» **SOURCE MATERIAL**
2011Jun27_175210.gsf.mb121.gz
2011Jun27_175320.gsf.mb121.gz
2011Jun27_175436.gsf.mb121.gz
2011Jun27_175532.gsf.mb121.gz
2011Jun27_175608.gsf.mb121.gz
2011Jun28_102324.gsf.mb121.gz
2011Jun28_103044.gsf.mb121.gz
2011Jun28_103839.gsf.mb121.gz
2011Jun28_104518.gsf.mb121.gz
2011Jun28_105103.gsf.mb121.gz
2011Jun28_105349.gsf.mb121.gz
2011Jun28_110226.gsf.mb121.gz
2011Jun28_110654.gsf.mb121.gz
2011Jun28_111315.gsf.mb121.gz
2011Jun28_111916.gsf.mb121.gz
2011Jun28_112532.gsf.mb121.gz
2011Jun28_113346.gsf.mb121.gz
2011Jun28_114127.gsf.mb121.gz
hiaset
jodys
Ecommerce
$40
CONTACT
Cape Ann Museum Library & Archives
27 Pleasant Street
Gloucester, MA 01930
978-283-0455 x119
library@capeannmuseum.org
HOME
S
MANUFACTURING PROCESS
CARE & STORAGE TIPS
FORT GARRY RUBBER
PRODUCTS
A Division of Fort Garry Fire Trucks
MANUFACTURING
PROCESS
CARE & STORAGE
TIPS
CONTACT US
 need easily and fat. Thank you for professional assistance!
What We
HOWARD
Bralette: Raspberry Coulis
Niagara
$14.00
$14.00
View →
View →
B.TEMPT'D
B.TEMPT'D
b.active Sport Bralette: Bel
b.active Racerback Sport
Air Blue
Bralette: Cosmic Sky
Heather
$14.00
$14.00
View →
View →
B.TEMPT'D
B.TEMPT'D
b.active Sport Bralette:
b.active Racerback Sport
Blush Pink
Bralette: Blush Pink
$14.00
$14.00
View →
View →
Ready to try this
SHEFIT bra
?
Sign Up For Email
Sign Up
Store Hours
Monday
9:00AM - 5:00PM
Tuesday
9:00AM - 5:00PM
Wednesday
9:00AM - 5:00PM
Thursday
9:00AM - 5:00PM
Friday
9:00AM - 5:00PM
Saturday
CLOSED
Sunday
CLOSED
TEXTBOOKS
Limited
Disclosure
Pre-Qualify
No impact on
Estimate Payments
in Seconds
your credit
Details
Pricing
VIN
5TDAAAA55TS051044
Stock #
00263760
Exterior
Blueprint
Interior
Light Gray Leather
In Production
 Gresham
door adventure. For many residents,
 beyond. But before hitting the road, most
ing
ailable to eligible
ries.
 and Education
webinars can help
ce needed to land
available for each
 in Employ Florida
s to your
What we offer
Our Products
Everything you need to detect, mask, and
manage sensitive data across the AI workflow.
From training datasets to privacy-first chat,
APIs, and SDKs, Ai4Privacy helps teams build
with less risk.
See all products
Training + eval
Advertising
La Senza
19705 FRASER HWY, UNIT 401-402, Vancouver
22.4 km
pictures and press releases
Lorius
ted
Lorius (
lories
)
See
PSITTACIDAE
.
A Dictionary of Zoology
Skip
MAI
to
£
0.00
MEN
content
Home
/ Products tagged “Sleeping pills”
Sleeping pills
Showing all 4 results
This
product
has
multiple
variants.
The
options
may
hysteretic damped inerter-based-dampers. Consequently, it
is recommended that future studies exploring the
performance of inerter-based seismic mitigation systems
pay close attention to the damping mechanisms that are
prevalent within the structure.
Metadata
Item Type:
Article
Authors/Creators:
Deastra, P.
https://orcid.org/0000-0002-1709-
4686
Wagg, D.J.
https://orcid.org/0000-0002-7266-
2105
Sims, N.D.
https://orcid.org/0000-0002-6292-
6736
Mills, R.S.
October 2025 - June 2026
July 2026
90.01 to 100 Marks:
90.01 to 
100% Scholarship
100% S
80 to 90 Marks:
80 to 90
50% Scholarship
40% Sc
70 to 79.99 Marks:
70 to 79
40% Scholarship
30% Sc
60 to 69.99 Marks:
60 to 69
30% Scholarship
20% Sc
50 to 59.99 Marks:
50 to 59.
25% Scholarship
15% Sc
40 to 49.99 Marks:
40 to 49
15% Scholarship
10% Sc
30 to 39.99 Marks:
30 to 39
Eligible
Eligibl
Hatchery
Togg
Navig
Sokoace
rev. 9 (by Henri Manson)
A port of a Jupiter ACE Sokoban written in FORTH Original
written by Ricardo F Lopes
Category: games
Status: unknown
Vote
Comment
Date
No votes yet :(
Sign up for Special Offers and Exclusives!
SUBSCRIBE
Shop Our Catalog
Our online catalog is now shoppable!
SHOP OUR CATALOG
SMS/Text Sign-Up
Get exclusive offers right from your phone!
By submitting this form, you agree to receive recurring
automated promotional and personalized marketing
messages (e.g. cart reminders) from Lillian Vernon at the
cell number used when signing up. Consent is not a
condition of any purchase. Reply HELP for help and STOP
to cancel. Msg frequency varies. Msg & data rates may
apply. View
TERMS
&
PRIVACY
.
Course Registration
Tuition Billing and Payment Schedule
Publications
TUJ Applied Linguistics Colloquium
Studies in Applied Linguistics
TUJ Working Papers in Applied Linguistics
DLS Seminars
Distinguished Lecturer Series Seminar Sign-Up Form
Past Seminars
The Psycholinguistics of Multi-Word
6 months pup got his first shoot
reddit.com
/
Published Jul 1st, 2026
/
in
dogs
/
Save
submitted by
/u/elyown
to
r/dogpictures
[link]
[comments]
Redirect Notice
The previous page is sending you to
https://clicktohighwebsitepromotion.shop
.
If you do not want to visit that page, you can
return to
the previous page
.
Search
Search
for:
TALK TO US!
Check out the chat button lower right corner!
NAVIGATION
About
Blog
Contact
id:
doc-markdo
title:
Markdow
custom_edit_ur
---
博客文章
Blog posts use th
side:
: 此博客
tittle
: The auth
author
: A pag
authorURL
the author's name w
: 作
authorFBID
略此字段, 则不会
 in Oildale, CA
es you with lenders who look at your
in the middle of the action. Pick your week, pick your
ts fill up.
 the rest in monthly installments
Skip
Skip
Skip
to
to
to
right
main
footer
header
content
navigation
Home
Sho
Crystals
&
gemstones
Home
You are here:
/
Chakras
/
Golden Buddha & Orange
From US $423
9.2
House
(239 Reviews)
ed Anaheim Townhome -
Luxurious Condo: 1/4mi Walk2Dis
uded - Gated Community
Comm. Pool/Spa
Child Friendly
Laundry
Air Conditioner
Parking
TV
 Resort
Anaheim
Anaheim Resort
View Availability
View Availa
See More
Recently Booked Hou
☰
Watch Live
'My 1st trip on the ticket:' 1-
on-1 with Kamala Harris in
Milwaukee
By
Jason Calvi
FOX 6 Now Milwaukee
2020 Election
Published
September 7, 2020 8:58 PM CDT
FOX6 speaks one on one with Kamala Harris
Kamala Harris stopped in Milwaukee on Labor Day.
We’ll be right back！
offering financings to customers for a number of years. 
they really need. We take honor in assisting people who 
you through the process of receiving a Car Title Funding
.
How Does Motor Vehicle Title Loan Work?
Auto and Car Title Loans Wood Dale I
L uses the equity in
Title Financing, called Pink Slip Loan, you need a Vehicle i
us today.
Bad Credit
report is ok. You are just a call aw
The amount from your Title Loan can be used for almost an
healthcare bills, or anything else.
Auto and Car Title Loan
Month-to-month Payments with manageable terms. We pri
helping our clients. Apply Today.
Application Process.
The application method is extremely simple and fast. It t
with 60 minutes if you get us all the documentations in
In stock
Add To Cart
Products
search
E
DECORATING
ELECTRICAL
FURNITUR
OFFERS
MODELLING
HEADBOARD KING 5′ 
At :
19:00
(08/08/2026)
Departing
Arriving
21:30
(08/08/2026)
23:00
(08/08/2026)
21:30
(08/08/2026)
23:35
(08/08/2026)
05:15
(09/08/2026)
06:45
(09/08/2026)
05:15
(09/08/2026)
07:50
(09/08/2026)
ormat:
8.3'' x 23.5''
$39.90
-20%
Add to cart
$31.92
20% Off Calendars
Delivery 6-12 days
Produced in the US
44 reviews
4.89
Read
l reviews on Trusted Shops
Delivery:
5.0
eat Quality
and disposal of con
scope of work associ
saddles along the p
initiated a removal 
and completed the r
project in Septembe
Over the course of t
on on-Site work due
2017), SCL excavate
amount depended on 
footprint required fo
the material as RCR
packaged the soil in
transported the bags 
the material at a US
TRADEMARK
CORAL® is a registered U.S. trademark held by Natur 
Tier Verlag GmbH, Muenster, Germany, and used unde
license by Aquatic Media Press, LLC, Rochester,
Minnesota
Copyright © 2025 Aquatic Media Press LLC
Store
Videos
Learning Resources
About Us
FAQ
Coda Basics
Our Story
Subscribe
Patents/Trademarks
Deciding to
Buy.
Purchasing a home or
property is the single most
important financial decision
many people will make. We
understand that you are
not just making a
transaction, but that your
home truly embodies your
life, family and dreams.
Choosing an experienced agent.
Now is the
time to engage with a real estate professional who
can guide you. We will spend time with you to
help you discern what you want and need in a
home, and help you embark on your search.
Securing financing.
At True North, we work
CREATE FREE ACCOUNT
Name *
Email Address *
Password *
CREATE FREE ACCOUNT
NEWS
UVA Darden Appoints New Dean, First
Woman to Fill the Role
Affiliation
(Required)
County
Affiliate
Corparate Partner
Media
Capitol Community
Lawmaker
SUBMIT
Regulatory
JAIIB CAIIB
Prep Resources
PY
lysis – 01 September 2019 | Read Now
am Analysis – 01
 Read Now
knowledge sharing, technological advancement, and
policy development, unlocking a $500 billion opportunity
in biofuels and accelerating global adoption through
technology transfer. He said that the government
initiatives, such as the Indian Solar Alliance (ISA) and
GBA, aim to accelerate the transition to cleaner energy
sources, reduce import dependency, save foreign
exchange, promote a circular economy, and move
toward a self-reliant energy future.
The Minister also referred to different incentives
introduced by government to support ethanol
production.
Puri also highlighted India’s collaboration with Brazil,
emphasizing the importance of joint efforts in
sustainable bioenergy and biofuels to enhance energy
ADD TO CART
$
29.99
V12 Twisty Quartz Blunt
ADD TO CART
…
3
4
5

» **EXERCISE OBJECTIVE**
Copy out the listing above, line by line and exactly, from its first line to the line holding "2011Jun28_104518.gsf.mb121.gz", inclusive.

» **WRITTEN REPLY**
2011Jun27_175210.gsf.mb121.gz
2011Jun27_175320.gsf.mb121.gz
2011Jun27_175436.gsf.mb121.gz
2011Jun27_175532.gsf.mb121.gz
2011Jun27_175608.gsf.mb121.gz
2011Jun28_102324.gsf.mb121.gz
2011Jun28_103044.gsf.mb121.gz
2011Jun28_103839.gsf.mb121.gz
2011Jun28_104518.gsf.mb121.gz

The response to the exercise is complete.